Bureaucratic rationality (posted 13 February 2005)

Cleaning out some of the older links from my newsreader brought me this old news about a bit of Yuletide scroogery from the IRS, courtesy of Alina at Totalitarianism Today (2004-12-23):

As if payroll taxes weren’t enough— here is an example of the IRS almost literally whisking the Christmas turkery from the table-tops of hard-working Americans. According to Brian Hindo of Business Week, many companies used to hand out turkeys this time of year. Now, however, 41% give out coupons, which can be redeemed at any store for a turkey or a tofu turkey or whatever suits the employee’s fancy.

Sensing a little possibility for happiness, the IRS immediately put its best and brightest bureaucrats on the job. Heaven forbid an employee use that coupon to purchase a tub of Whip Cream rather than a fine-feathered friend. The result? The judgement that gift certificates, unlike actual turkeys, are a cash equivalent— and therefore taxable.

With apologies to H.L. Mencken and Max Weber, I think our theoretical lexicon needs revision. Thus:

Bureaucratic rationality, n.: The haunting fear that someone, somewhere, may be happy without permission.

Give ‘em hell, Howard (posted 13 February 2005)

It’s official: the Democratic Party has undergone the world’s first successful spine transplant operation. Howard Dean is now Chair of the Democratic National Committee.

I’m pretty much done with this whole shell game for the forseeable future, but this at least is an encouraging sign in some important respects. The Democratic Party will remain frustrating and limited and limiting. Party electoral politics will remain mostly dull, soul-killing and ultimately pretty futile, even if all you want out of it is to put speedbumps in the way of onrushing Caesarism. But Howard Dean’s ascension will mean

  • Dean is good, remarkably good for a Democrat, on two important things: (1) abortion, (2) the war. He’s kept a solid position, knows how to answer questions without weaseling, and, well, he’s been right all along. He defends his positions as a matter of principle and demands that the rest of the Democratic Party catch up to him, instead of wringing his hands over how much he respects the position of people who want to see everything he stands for destroyed. If Democrats intend to make any headway whatsoever against Bushism and its Know-Nothing blowhard brigade of pundits, they need to take a resolute stance on both abortion and the war, and to form a serious opposition both rhetorically and politically. Dean’s increased leverage as a spokesperson for the Democratic Party means some hope for an unapologetic opposition and for the introduction of some basic cognitive decency into the talking-head world.

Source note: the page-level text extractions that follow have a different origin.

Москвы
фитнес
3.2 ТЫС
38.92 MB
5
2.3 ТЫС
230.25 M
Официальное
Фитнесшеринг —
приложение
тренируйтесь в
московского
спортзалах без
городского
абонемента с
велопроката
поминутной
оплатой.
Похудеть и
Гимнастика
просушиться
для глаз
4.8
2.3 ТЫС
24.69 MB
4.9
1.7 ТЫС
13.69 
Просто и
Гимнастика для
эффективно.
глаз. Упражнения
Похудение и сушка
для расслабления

  • Dean’s major goal in campaigning for the DNC Chair has always been primarily to shake the upper echelons of the Democratic Party out of the hands of the grubbing apparatchiks. As he put it in his acceptance speech, It won’t take us that long [to win] — not if we stand up for what we believe in, organize at the local level, and recognize that strength does not come from the consultants down. It comes from the grass roots up. Is a Democratic Party that is more attuned to its base and less to the Beltway Bizarro World echo chamber going to be perfect? No, not at all, but it is better than the useless crowd of me-too warmongers and police statists that we have today. An effective and responsive Democratic Party will come up with plenty of stuff that needs to be fought, but if that was the worst thing we had to fight today, we’d be much better off than we have been for many years.

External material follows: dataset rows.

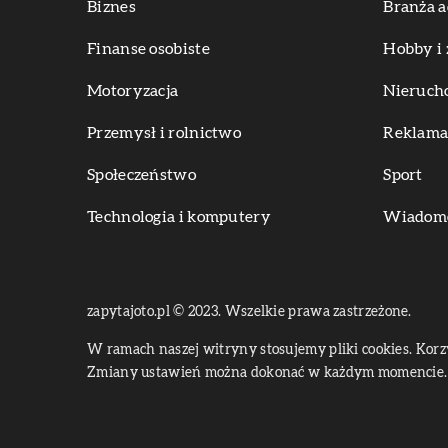
Biznes
Branża a
Finanse osobiste
Hobby i 
Motoryzacja
Nieruch
Przemysł i rolnictwo
Reklama 
Społeczeństwo
Sport
Technologia i komputery
Wiadomoś
zapytajoto.pl © 2023. Wszelkie prawa zastrzeżone.
W ramach naszej witryny stosujemy pliki cookies. Kor
Zmiany ustawień można dokonać w każdym momencie.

  • Dean’s a funny guy and a great interview. The sooner that he completely replaces the soulless gaze and sibilant verbal slime of Terry McAuliffe on the Sunday morning talk circuit, the better. Besides, cop to it—that scream speech was really funny. Even when Dean blows it on national television, it’s great fun to watch.

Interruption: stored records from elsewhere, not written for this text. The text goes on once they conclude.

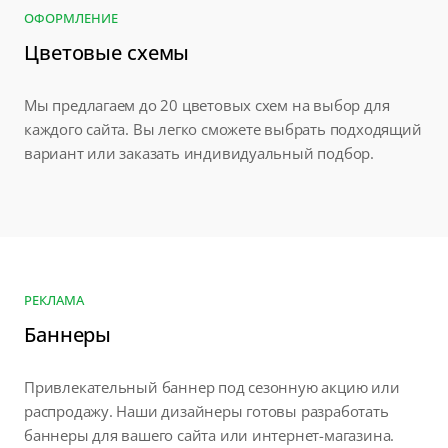
ОФОРМЛЕНИЕ
Цветовые схемы
Мы предлагаем до 20 цветовых схем на выбор для
каждого сайта. Вы легко сможете выбрать подходящий
вариант или заказать индивидуальный подбор.
РЕКЛАМА
Баннеры
Привлекательный баннер под сезонную акцию или
распродажу. Наши дизайнеры готовы разработать
баннеры для вашего сайта или интернет-магазина.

He won’t redeem party politics for me, but at least Howard Dean’s ascension offers some hope that there will be a lot more slimy party hacks forced to find themselves a new job, some gauntlets thrown down where they need to be thrown down, and someone in the Democratic Party who, for all his many faults, I can earnestly cheer for. And in these dark times, every ray of light is a pleasant sight to catch.